Я обнял Таню и с удовольствием наблюдал «семейный обед» перешедший в ужин. Моя милая подружка слабо сопротивлялась, естественно для приличия. К тому же она тоже находилась под впечатлением от новых знакомых. И в ее маленькой головке вертелась бесовская мыслишка: может пригреть под боком не меня, кого-то из гостей. Я понял это по глазам и по-хозяйски снисходительно обнял Танюшу. Нельзя женщинам иметь мужские замашки.

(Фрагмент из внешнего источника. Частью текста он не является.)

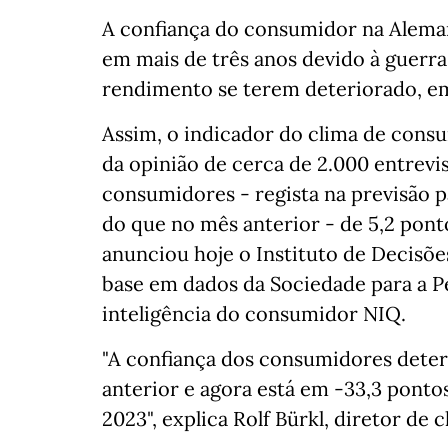
A confiança do consumidor na Aleman
em mais de três anos devido à guerra 
rendimento se terem deteriorado, em 
Assim, o indicador do clima de consum
da opinião de cerca de 2.000 entrevi
consumidores - regista na previsão 
do que no mês anterior - de 5,2 ponto
anunciou hoje o Instituto de Decis
base em dados da Sociedade para a 
inteligência do consumidor NIQ.
"A confiança dos consumidores deter
anterior e agora está em -33,3 pontos
2023", explica Rolf Bürkl, diretor d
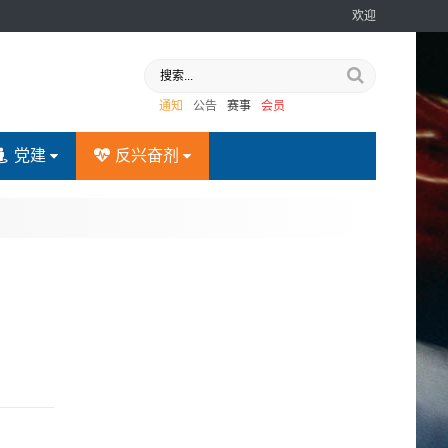
欢迎
通知
公告
赛事
会员
党建
反兴奋剂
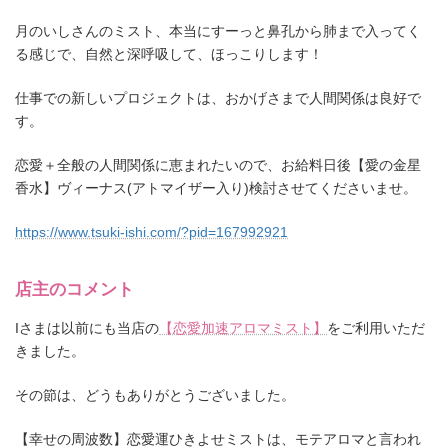
月のいしさんのミスト、本当にすーっと鼻孔から肺まで入ってく
る感じで、自然と深呼吸して、ほっこりします！
仕事での新しいプロジェクトは、おかげさまで人間関係は良好で
す。
恋愛＋全般の人間関係に恵まれたいので、お給料日後【愛の金星
香水】ヴィーナス(アトマイザー入り)検討させてくださいませ。
https://www.tsuki-ishi.com/?pid=167992921
店主のコメント
Iさまは以前にも当店の
【恋愛加速アロマミスト】
をご利用いただ
きました。
その節は、どうもありがとうございました。
【幸せの周波数】恋愛運ひきよせミストは、モテアロマと言われ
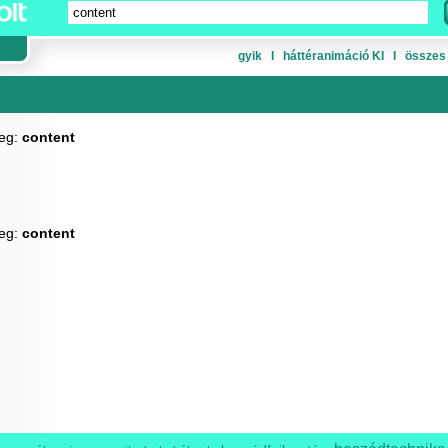
gyik
Ι
háttéranimáció KI
Ι
összes
veg:
content
veg:
content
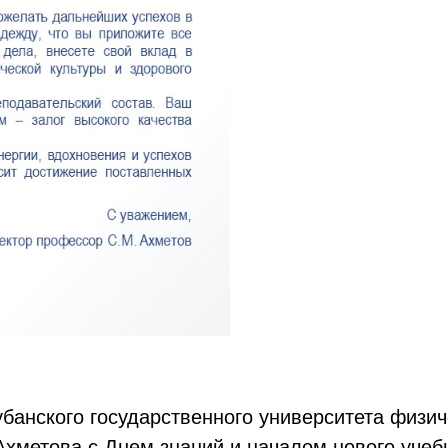
анского государственного университета физиче
метова с Днем знаний и началом нового учебн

Кэт оказалась натурой не только похотливой, но и романтичной. Она все-таки решила отдать свое «сердце» более симпатичному гостю. В принципе, все выбирают кусок лучше. Но, как говорится: не разевай свой рот на чужой бисквит. Или, не лезь со вставными зубами на грецкий орех. Вадик, думается, хорошо усвоил народную пословицу о красавице, которая куда-то бросается. Венерический опыт сказывался. И получилось, как с синицей и журавлем. Только наоборот. Ни тебе пичуги, ни гуся лапчатого. Пришлые друзья допили, что оставалось и ушли. Настроение у Кэт испортилось, и кураж в компании пропал. Правда, всех давно тянуло к послеобеденному сну от выпитого и съеденного. До прибытия поезда в Киев чуть более двух часов. Время поспать еще оставалось.